Today posed the major question, “What does the new deal really mean for the future of the earth?” The journal followed with a pessimistic answer. “The great ice sheets remain imperiled, the oceans are still rising, forests and reefs are under stress, people are dying in their tens of thousands in heat waves and floods, and the ­agriculture system that feeds 7 billion ­human ­beings is still at risk.”

So what did the Paris Accord accomplish?

Nearly 200 nations agreed on the goal of keeping future global warming under one degree Centigrade. All but eight submitted plans for reductions in their own countries. All agreed to revise their plans and adopt stricter cuts in greenhouse gas emissions in the future.

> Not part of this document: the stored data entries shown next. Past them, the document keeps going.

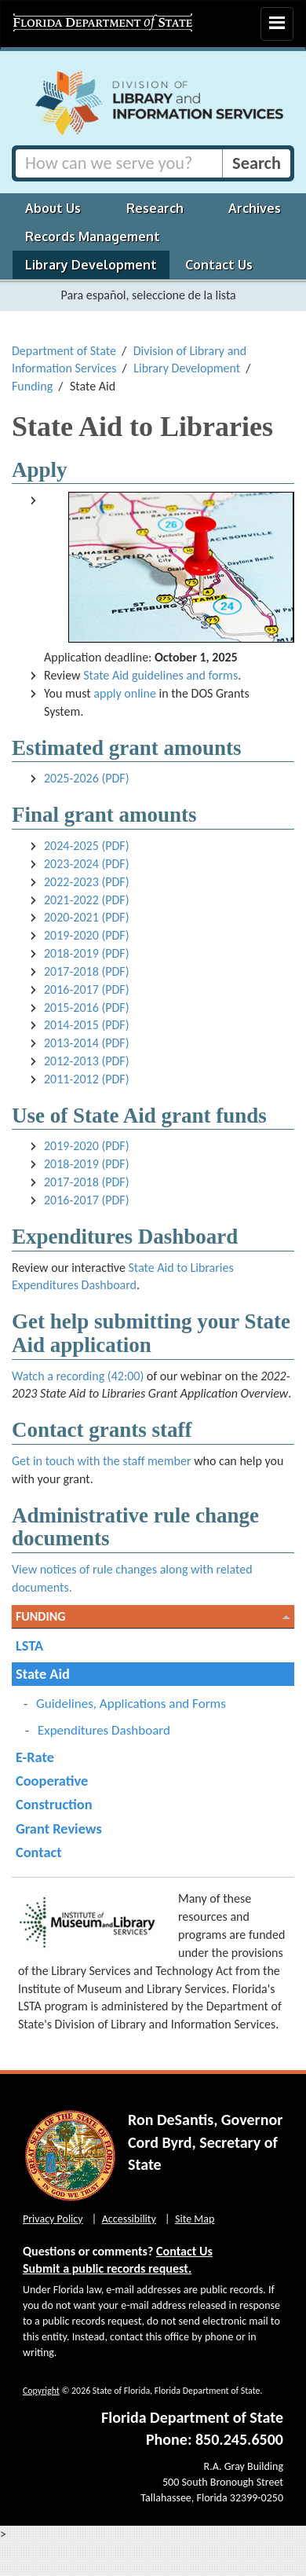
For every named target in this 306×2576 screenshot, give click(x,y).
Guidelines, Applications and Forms (131, 1703)
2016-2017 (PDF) (86, 989)
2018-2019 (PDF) (86, 953)
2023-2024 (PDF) (86, 863)
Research (155, 208)
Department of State (64, 350)
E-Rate (35, 1757)
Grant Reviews (59, 1828)
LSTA (29, 1645)
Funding (32, 386)
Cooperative (52, 1781)
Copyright (41, 2390)
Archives (254, 208)
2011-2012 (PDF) (86, 1079)
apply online (124, 693)
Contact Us (219, 265)
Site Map (194, 2219)
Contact (39, 1852)
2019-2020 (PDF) (86, 935)
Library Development (91, 265)
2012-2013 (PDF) (86, 1060)
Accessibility (129, 2219)
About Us (53, 208)
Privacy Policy (53, 2219)
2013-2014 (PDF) (86, 1042)
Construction (54, 1804)
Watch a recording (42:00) (78, 1376)
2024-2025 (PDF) (86, 845)
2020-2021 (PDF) (86, 917)
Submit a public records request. (107, 2268)
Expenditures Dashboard (104, 1730)
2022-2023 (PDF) (86, 881)
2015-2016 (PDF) (86, 1007)
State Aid (43, 1674)
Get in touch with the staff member (101, 1460)
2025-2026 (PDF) (86, 778)
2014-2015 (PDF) (86, 1024)
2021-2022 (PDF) (86, 899)
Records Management (92, 236)
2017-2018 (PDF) (86, 971)
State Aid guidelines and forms (160, 675)
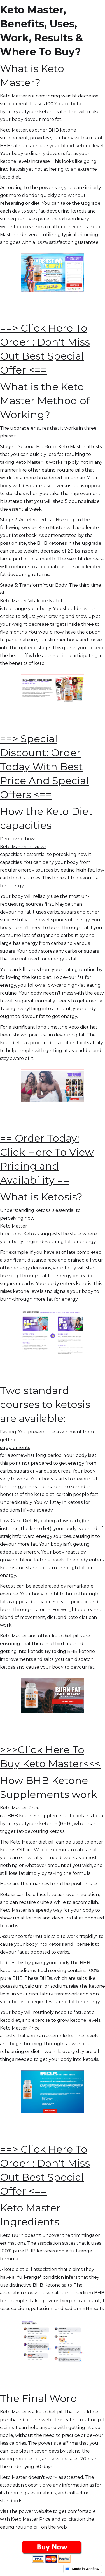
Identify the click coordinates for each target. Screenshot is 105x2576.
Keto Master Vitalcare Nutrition (34, 600)
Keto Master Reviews (23, 846)
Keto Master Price (20, 1808)
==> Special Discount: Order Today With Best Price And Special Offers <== (44, 766)
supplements (15, 1447)
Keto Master (13, 1226)
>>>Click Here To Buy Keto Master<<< (50, 1757)
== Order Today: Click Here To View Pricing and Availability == (47, 1159)
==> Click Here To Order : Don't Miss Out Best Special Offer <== (45, 349)
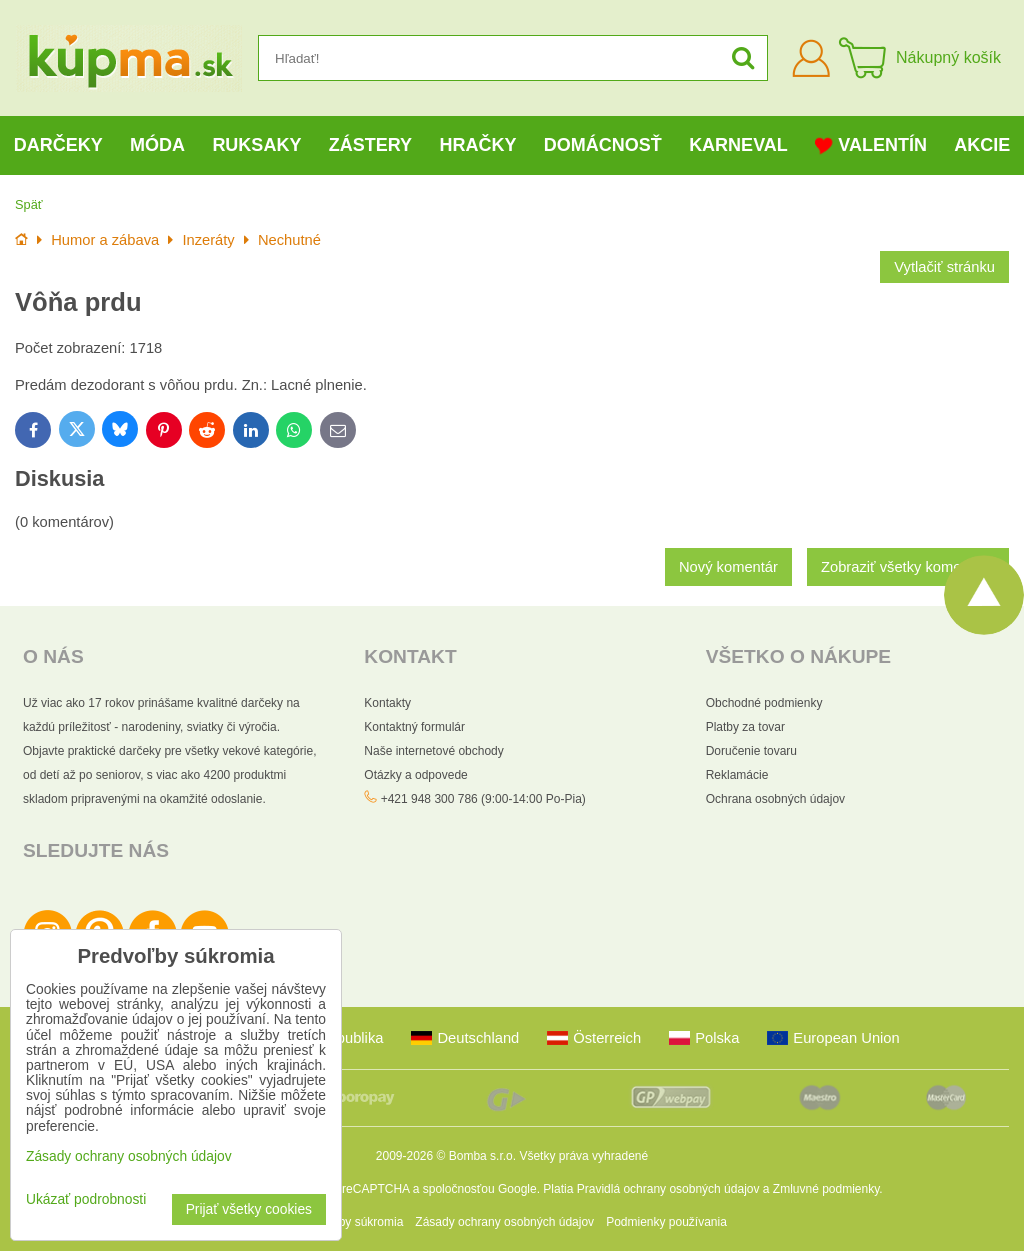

That is about all governments can do at this point.

Inventors, investors and industry must develop new emission-cutting technologies before anyone can develop plans that can possibly keep the ice sheets from melting.

The advances of the last decade in wind and solar could eventually replace fossil fuels in production of electricity. Current predictions by the International Energy Agency are that solar will produce 27% of the electricity needed by 2050 and wind power, 18%.

Half of our air pollution, however, comes from transportation. Automobiles have become more efficient through the years. We haven’t had the breakthroughs, however, that would make electric cars practical for long distances and rugged terrain. Hybrids are merely a step in the right direction.

And we have yet to see plans for airplanes, ships, trucks, tanks, etc. powered by anything but fossil fuels.

Scientists are, however, looking at another way to control climate change: increasing the Earth’s ability to sequester or convert carbon dioxide. Planting trees is one option. Others being developed will be far more expensive.

Where are the climate deniers in Congress and the rest of the United States in all this? Out of the picture. Nearly 200 nations have ignored them to say that climate change is real and must be controlled.

Predictions are that even if we are successful in holding global warming to one degree C., rising waters will destroy the homes of 280 million people. If the global temperature rises enough more that the ice sheets melt, the ocean could rise 18 feet.

Congress does not need to agree to the Paris Accord. The United States has pledged to do no more than already pledged in an earlier climate pact with China. At one point the Accord had included language saying that wealthier nations “shall” help poorer nations deal with the climate change caused by their industry and vehicles. United States delegates managed to get that language changed to “should” help poorer nations.

No, it will not be our Congress that decides if the United States is a leader in the fight to prevent worsening climate catastrophes. The challenge is now in the hands of our scientists, engineers, innovators and industry leaders.